Exercise brief: Lines of the records that hold the word "with" are to be counted; give the number and nothing more.

Given records:

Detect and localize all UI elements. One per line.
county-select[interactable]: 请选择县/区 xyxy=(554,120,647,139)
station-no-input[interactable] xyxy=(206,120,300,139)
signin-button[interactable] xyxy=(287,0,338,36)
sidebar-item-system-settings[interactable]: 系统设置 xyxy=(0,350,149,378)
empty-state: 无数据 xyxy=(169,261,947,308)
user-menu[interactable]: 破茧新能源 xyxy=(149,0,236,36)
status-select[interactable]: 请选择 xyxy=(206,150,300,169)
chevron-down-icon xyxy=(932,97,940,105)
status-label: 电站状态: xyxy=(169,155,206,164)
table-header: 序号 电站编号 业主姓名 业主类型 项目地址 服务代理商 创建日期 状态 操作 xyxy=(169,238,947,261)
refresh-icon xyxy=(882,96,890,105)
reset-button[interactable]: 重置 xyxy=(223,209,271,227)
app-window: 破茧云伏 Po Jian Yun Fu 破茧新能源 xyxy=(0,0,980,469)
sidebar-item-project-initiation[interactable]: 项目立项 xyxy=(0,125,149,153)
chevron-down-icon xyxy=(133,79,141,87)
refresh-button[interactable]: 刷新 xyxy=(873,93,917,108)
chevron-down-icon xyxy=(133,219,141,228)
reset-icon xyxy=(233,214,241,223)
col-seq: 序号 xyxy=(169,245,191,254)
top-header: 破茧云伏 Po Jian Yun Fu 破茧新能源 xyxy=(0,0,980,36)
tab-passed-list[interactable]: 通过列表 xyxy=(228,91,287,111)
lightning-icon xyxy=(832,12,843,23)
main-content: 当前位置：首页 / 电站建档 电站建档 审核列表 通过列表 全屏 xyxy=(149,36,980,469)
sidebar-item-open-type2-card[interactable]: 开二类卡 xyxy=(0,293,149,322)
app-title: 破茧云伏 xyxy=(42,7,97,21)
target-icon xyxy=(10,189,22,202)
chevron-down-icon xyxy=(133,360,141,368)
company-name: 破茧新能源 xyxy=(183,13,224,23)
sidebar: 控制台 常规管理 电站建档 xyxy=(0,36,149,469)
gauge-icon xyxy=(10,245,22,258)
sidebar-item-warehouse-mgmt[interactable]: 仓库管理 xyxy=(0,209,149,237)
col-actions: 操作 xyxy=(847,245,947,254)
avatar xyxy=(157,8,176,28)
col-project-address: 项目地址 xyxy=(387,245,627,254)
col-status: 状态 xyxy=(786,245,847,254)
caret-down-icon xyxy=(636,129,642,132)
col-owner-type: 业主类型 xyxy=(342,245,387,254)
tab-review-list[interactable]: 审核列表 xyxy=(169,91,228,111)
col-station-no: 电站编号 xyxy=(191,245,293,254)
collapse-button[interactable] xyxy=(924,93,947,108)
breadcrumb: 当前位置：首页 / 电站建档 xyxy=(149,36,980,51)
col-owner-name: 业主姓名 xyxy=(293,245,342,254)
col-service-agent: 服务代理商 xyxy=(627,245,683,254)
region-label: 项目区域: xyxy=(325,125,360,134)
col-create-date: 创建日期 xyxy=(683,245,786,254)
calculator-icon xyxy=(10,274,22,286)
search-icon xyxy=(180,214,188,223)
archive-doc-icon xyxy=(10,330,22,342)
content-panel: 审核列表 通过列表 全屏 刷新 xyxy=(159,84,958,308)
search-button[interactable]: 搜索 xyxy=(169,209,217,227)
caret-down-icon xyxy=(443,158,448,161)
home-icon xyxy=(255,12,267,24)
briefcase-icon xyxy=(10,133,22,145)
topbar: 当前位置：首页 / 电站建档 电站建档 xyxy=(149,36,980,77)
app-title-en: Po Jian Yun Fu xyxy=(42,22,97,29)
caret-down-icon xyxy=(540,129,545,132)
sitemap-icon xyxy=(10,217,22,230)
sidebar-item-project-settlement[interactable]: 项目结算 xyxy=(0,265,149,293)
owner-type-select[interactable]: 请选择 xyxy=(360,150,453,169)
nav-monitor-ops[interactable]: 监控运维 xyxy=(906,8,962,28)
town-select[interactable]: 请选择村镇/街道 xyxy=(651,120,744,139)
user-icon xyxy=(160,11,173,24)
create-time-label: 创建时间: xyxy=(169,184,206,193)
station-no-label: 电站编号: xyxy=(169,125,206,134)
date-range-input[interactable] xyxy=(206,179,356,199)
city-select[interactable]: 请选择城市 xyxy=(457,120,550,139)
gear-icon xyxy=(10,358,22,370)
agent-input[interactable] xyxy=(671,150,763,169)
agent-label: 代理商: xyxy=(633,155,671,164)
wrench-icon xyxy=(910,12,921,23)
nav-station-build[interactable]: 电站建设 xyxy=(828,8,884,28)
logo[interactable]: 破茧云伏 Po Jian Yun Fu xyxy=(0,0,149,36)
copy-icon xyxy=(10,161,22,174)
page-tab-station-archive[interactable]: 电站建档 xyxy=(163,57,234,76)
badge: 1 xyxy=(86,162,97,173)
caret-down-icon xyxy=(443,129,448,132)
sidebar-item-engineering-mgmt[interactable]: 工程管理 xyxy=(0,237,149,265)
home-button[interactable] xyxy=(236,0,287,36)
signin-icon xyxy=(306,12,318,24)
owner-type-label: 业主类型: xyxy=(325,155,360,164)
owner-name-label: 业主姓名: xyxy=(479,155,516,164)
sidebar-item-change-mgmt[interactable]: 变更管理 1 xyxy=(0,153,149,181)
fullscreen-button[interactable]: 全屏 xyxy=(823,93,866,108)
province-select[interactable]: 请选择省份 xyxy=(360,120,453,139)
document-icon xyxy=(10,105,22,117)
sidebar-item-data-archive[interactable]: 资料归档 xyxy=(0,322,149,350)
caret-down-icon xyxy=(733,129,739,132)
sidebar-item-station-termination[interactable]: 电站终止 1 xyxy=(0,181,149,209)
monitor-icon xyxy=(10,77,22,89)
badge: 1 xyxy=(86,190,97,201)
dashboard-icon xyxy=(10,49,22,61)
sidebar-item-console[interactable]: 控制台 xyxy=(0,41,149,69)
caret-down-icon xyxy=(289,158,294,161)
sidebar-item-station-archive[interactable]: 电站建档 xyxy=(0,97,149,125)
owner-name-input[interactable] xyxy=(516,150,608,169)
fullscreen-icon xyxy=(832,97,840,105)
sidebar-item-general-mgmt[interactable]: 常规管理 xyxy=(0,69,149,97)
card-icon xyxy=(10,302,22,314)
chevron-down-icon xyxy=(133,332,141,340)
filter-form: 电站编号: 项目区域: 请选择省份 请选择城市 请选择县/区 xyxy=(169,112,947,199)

...

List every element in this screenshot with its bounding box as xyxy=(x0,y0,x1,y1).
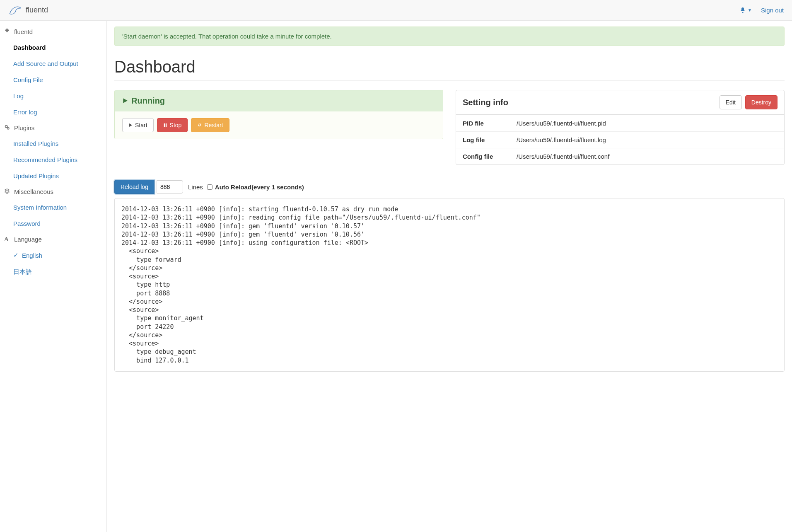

---

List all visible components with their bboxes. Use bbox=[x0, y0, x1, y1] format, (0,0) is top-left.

Response to this exercise: 2